A few weeks and a negative coronavirus test later, Mack felt better than ever. The 17-year-old even returned to the football field, helping his rams beat another school, Hudsonville, on Friday night in early November.

A week later, Mack’s parents took him to the hospital for flu-like symptoms, but it turned out to be a continuation of his battle with the coronavirus.

“We thought it really wasn’t that bad, and we’re lucky he didn’t get sick – and then it slipped so fast,” said McJ. Bowman’s father.

It is known that the rare inflammatory condition comes weeks after the child recovers from COVID-19, which is why Mack’s rapidly deteriorating condition surprised his parents.

“We were so close to losing our son, so close to losing our son, and I was one of those people who thought about the chances of something happening,” said Angela Baumann, Mack’s mother.

Doctors at Helen DeVos Children’s Hospital diagnosed him with the syndrome, but even after the initial rounds of treatment, Mack’s health continued to deteriorate.

“During this time, even though I was in a lot of pain and felt like I was freezing and burning at the same time, and I couldn’t breathe, I just kept pushing,” Mack said.

Mack continued to fight hard.

“He was such a purposeful fighter that when he was told that his kidneys needed more water, he started writing one, two and three glasses of water and just went through seven glasses a day as a fighter,” JJ said.

Five days after his admission, Mack was discharged from the hospital and returned home, where he continued to undergo strict monitoring and treatment to help heal his heart, kidneys and other affected organs.

As a survivor, Mack and his family can’t help but think of the children who are still left to fight.

“At night, when I was just trying to relax, I sometimes heard other children in their rooms crying, which made me very sad, really, very sad,” Mack said.

Helen Devos Children’s Hospital says 10 patients with the syndrome have been treated so far – one child died after being in the hospital at the same time as Mack.

“I felt kind of guilty because I felt like I survived and she didn’t. It really saddens me … It’s hard to talk about it, “Mack said.

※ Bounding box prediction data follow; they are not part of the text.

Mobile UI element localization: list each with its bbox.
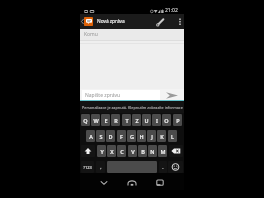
button[interactable]: A <box>86 130 95 142</box>
staticText: Komu <box>84 31 98 38</box>
button[interactable]: Komu <box>80 29 184 40</box>
button[interactable]: Y <box>97 145 106 157</box>
staticText: B <box>141 148 145 155</box>
staticText: S <box>99 133 103 140</box>
button[interactable]: Shift <box>81 145 95 157</box>
button[interactable]: C <box>117 145 126 157</box>
button[interactable]: Navigate up <box>80 14 84 29</box>
button[interactable]: I <box>152 114 161 126</box>
staticText: C <box>120 148 124 155</box>
button[interactable]: . <box>159 161 167 173</box>
button[interactable]: W <box>91 114 100 126</box>
button[interactable]: Personalizace je zapnutá. Klepnutím zobr… <box>80 101 184 113</box>
staticText: G <box>130 133 134 140</box>
button[interactable]: Home <box>124 175 140 191</box>
button[interactable]: N <box>148 145 157 157</box>
button[interactable]: P <box>173 114 182 126</box>
button[interactable]: E <box>101 114 110 126</box>
staticText: X <box>110 148 114 155</box>
button[interactable]: H <box>137 130 146 142</box>
button[interactable]: Recent apps <box>152 175 168 191</box>
button[interactable]: L <box>168 130 177 142</box>
staticText: H <box>139 133 144 140</box>
button[interactable]: U <box>142 114 151 126</box>
staticText: J <box>151 133 153 140</box>
staticText: Napište zprávu <box>85 92 121 99</box>
staticText: . <box>162 164 164 171</box>
staticText: Z <box>135 117 139 124</box>
button[interactable]: J <box>147 130 156 142</box>
button[interactable]: V <box>128 145 137 157</box>
staticText: Q <box>83 117 88 124</box>
staticText: Nová zpráva <box>97 18 125 25</box>
button[interactable]: B <box>138 145 147 157</box>
button[interactable]: T <box>122 114 131 126</box>
staticText: I <box>156 117 158 124</box>
button[interactable]: D <box>106 130 115 142</box>
staticText: F <box>120 133 123 140</box>
staticText: L <box>171 133 174 140</box>
button[interactable]: O <box>162 114 171 126</box>
button[interactable]: S <box>96 130 105 142</box>
button[interactable]: Z <box>132 114 141 126</box>
staticText: W <box>93 117 99 124</box>
staticText: P <box>176 117 180 124</box>
staticText: ?123 <box>83 165 92 170</box>
staticText: U <box>144 117 149 124</box>
button[interactable]: , <box>96 161 105 173</box>
staticText: R <box>114 117 118 124</box>
button[interactable]: Attach <box>153 14 167 29</box>
staticText: O <box>164 117 169 124</box>
staticText: 21:02 <box>165 7 178 14</box>
button[interactable]: X <box>107 145 116 157</box>
staticText: A <box>89 133 93 140</box>
button[interactable]: Backspace <box>169 145 183 157</box>
staticText: K <box>160 133 164 140</box>
staticText: Personalizace je zapnutá. Klepnutím zobr… <box>82 105 183 110</box>
button[interactable]: F <box>117 130 126 142</box>
button[interactable]: Napište zprávu <box>82 90 160 100</box>
button[interactable]: R <box>111 114 120 126</box>
staticText: , <box>100 164 102 171</box>
button[interactable]: Hide keyboard <box>96 175 112 191</box>
button[interactable]: G <box>127 130 136 142</box>
staticText: M <box>160 148 166 155</box>
staticText: E <box>104 117 108 124</box>
button[interactable]: M <box>158 145 167 157</box>
staticText: V <box>131 148 135 155</box>
button[interactable]: Send <box>162 89 182 101</box>
button[interactable]: K <box>157 130 166 142</box>
button[interactable]: Messaging <box>84 17 93 26</box>
button[interactable]: Q <box>81 114 90 126</box>
staticText: D <box>108 133 113 140</box>
staticText: N <box>150 148 155 155</box>
staticText: Y <box>100 148 104 155</box>
button[interactable]: More options <box>175 14 184 29</box>
staticText: T <box>125 117 129 124</box>
button[interactable]: Emoji <box>168 161 183 173</box>
button[interactable]: ?123 <box>81 161 94 173</box>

In addition to helping Mack recover fully, the Bowman family seeks to educate others about the potentially deadly effects of children who become infected with the virus.

“I’m just really praying for other people to see what we’re saying, because that’s all we want people to see,” Angela Baumann said. “Listen to us. We have experienced terror and we are still experiencing it, we are getting out of it and it is getting better, but this is simply not a chance, however minimal, that you would like to take it. “

Rockford athletic director Cole Andrews said they have implemented a new return-to-game protocol with their coaches that will test all student athletes with a history of COVID-19 for signs of condition.

Andrews said there had already been talk of introducing the protocol before Mack’s diagnosis, but saw his experience as an even bigger reason to do such testing.